Thursday, December 04, 2003

*Ø* Blogmanac | Governments must tackle the "pain merchants"

Amnesty International
2 December

"Governments' failure to control the expanding trade in and use of security equipment is contributing to the incidence of torture and ill-treatment, reveals Amnesty International in its new report 'The Pain Merchants'.

"The latest research by the human rights organization highlights how a wide range of police and prison services are misusing old technologies and being encouraged to use new ones despite a lack of rigorous testing to establish if they are consistent with international human rights standards:

· Steel batons with spikes have been offered for sale at a police equipment fair in China.

· A metal and plastic projectile fired by a police officer permanently injured a woman in Switzerland in March this year, leaving fragments in her face which cannot be removed for fear of paralysis.
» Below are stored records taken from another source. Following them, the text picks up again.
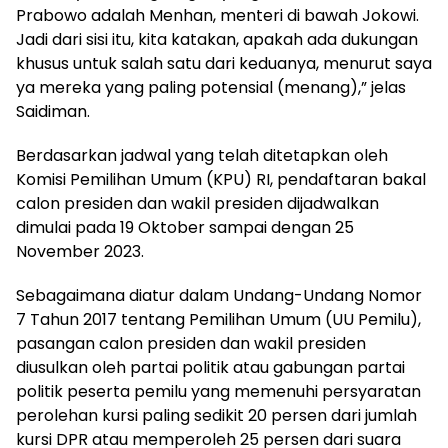
Prabowo adalah Menhan, menteri di bawah Jokowi.
Jadi dari sisi itu, kita katakan, apakah ada dukungan
khusus untuk salah satu dari keduanya, menurut saya
ya mereka yang paling potensial (menang),” jelas
Saidiman.
Berdasarkan jadwal yang telah ditetapkan oleh
Komisi Pemilihan Umum (KPU) RI, pendaftaran bakal
calon presiden dan wakil presiden dijadwalkan
dimulai pada 19 Oktober sampai dengan 25
November 2023.
Sebagaimana diatur dalam Undang-Undang Nomor
7 Tahun 2017 tentang Pemilihan Umum (UU Pemilu),
pasangan calon presiden dan wakil presiden
diusulkan oleh partai politik atau gabungan partai
politik peserta pemilu yang memenuhi persyaratan
perolehan kursi paling sedikit 20 persen dari jumlah
kursi DPR atau memperoleh 25 persen dari suara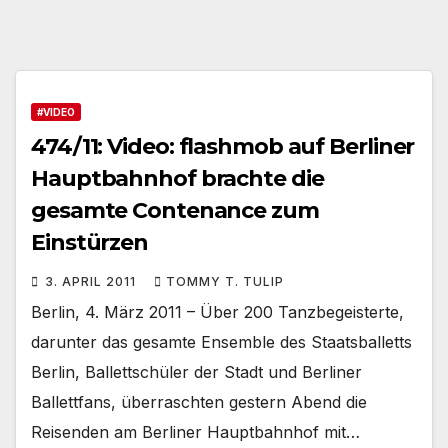
#VIDEO
474/11: Video: flashmob auf Berliner
Hauptbahnhof brachte die
gesamte Contenance zum
Einstürzen
3. APRIL 2011
TOMMY T. TULIP
Berlin, 4. März 2011 – Über 200 Tanzbegeisterte,
darunter das gesamte Ensemble des Staatsballetts
Berlin, Ballettschüler der Stadt und Berliner
Ballettfans, überraschten gestern Abend die
Reisenden am Berliner Hauptbahnhof mit…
This occurred before any other means of control had been attempted.

· More than nine tonnes of leg irons (an implement banned by UN rules for the treatment of prisoners) were exported from the USA to Saudi Arabia during 2002.
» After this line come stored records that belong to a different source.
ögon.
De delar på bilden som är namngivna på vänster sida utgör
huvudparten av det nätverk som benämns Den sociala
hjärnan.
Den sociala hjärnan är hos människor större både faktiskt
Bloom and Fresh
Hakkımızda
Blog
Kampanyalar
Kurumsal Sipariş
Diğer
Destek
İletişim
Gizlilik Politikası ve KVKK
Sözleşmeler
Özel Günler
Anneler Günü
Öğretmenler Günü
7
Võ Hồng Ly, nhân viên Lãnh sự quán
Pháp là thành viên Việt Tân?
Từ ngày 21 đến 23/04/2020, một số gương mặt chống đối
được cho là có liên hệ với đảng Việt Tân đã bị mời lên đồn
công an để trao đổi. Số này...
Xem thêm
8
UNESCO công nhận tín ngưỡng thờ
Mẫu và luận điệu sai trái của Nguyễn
· Since the report went to press AI has discovered a South African government tender notice of 31 October 2003 calling for bids for the supply to the Department of Correctional Services of leg irons and belly chains, as well as electronic riot shields.

· The UK government has authorised trials on Britain's streets of the taser gun -- which delivers a 50,000 volt electric shock through two darts fired from a distance, or can also be used up close as a stun gun. In AI's opinion it has yet to publish full medical tests on the taser's effects.

· Sedative chemical incapacitating agents such as the one which killed more than 120 hostages when Russian security forces ended a siege in a Moscow theatre last year should be banned unless it can be proved that people will be protected from any indiscriminate or arbitrary effects.

"'Just because security equipment may be described as 'less than lethal' does not mean it cannot be abused, nor that it cannot injure or kill, said Brian Wood, Amnesty Internationals expert on security equipment. "We are extremely concerned that in many countries devices are being authorised for use on the population without sufficient investigation of their effects on human rights.' ...

Background:
Amnesty International reported torture by police or security forces in 106 countries last year.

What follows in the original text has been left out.